Hip Flexor Stretching (I)
In a conventional hip flexor stretch, I often see much undesirable compensation occur in a search to feel big tension on the psoas or as one coach who will remain nameless has put it, make it feel like it is “tearing off the bone”. Most Thomas tests show a great deal more rectus femoris and TFL issues than psoas and hip hyperextension is not indicated for improved athletic performance. A standard half kneeling position with knee and hip angles of 90 degrees, is often beyond the limits of postural integrity at the pelvis, as Thomas tests often do not use a pelvic stabilization, and even without do not often show a thigh flat to the bed, 90 degrees at the knee and no deviation in the frontal and transverse planes. The following corrections will often lead to a strong sensation for athletes in the TFL and rectus femoris (particularly the lateral border) that was previously absent.
Pelvic Tilt:
Subtle pelvic tilt and rotation will be very common at a standard starting position, and unless the subject can perform the above parameters on a Thomas test, it is almost assured. One indicator (diagram in attachment) is palpation of the front (non-stretching) leg in the area just inferior to the anterior superior iliac spine (ASIS), pressing downward toward the femur. If the pelvic alignment is good, there should be limited compression possible. If the pelvic alignment is off, the femur will sit lower and significant compression will be possible both down and back under the ASIS.
Correction should involve cueing to lift the femur of the front/non-working leg at the proximal end against this compression and focus on keeping the shoulders square and pelvis tall, which will commonly result in an immediate stretch sensation in the TFL and lateral border of the rectus femoris in the rear/working leg.
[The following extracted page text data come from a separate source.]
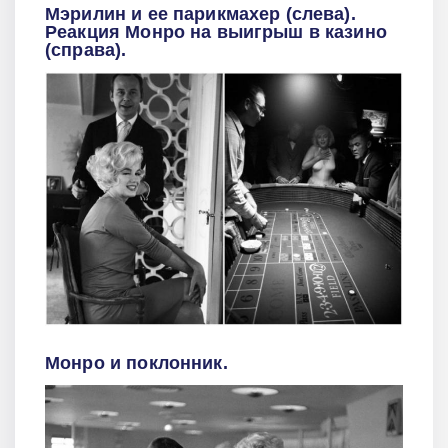
Мэрилин и ее парикмахер (слева).
Реакция Монро на выигрыш в казино
(справа).
Монро и поклонник.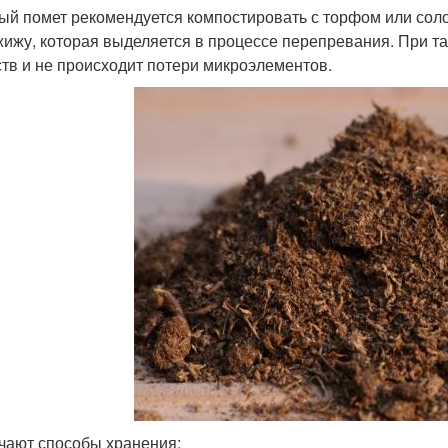
ый помет рекомендуется компостировать с торфом или соло
жижу, которая выделяется в процессе перепревания. При т
тв и не происходит потери микроэлементов.
чают способы хранения: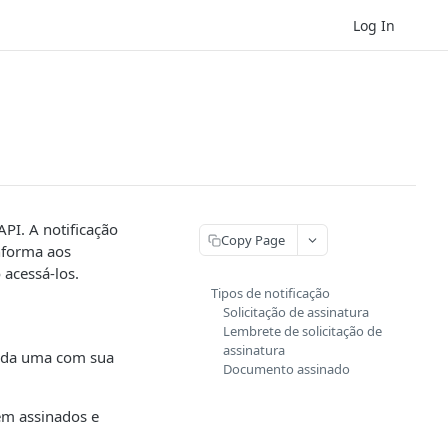
Log In
API. A notificação
Copy Page
informa aos
acessá-los.
Tipos de notificação
Solicitação de assinatura
Lembrete de solicitação de
assinatura
 cada uma com sua
Documento assinado
em assinados e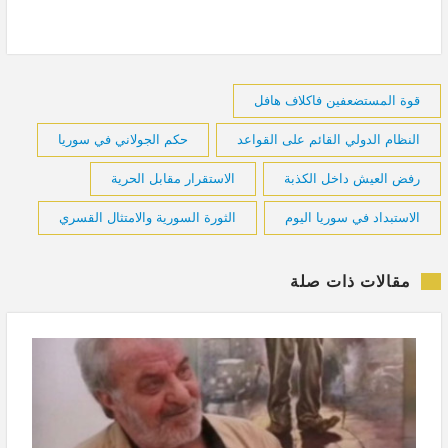
قوة المستضعفين فاكلاف هافل
النظام الدولي القائم على القواعد
حكم الجولاني في سوريا
رفض العيش داخل الكذبة
الاستقرار مقابل الحرية
الاستبداد في سوريا اليوم
الثورة السورية والامتثال القسري
مقالات ذات صلة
To this end, the oblique on the rear/working side should be braced to ensure pelvic stability versus anterior tilt and lumbar rotation.
The overall position should also be altered to allow better pelvic position. To allow optimal pelvic position the hip flexion of the front leg needs reflect the limits of postural integrity, and even a 2-3cm lift from a shoe can increase flexion of the front hip and significantly worsen pelvic posture when in a half-kneeling position.
To find a plausible position, the tests listed below or similar should be performed, with pelvis stabilised. To achieve a neutral pelvis hip flexion on the front side will need to be reduced and often a higher COM position with the rear leg on a bench is an appropriate starting point (see attachment).
Arm Movement:
A common cue is to reach laterally over and then back but this often leads to lumbar extension and rotation, with implications for the pelvis. A better approach is to first find a pelvic neutral position as per above, and from there reach upwards while depressing the scapulae and keeping the pelvis stable.
Foot position:
Often when performing hip flexor stretches the rear foot is left on the floor in a position that leads to tibiofemoral rotation. It seems well known that the ankle not the foot should held for a standing quad stretch but the principle is often forgotten in this instance. Rotation of the tibia on the femur will have strong effects on the stretch possible for muscles on the lateral thigh, where the myofascial complex around the TFL, ITB and lateral border of rectus femoris is a very common problem area. As far as possible, a neutral tibiofemoral orientation should be maintained.
This is particularly an issue for bent knee stretches focused on rectus femoris with the ball of the rear foot on a bench or wall (with any long duration static stretches involving the ball of the foot against a bench or wall MLA height is crucial). Very often due to the static and seemingly mindless nature of the task athletes easily allow rotation of the tibiofemoral articulation and lose tension on the lateral myofascial structures. This is most easily tested by palpation of the posterior thigh just above the knee, where biceps femoris will shorten if this tibiofemoral rotation occurs.
A reasonable solution is to either focus very strongly on alignment or otherwise take loading off the foot and ankle by using a rope/band just above the ankle.
Relevance to standing quad stretches: Depending on segment length, many athletes will show big anterior tilt when reaching back and a rope is generally indicated. Again a manual test is great as we can view alignment in the frontal and transverse planes, and clearly for most we around not getting ankle to butt with a neutral pelvis and no hip abduction (i.e. knee under hip). If care is taken again athletes will feel strong sensation in TFL and rectus femoris with pelvic control and a lack of hip abduction.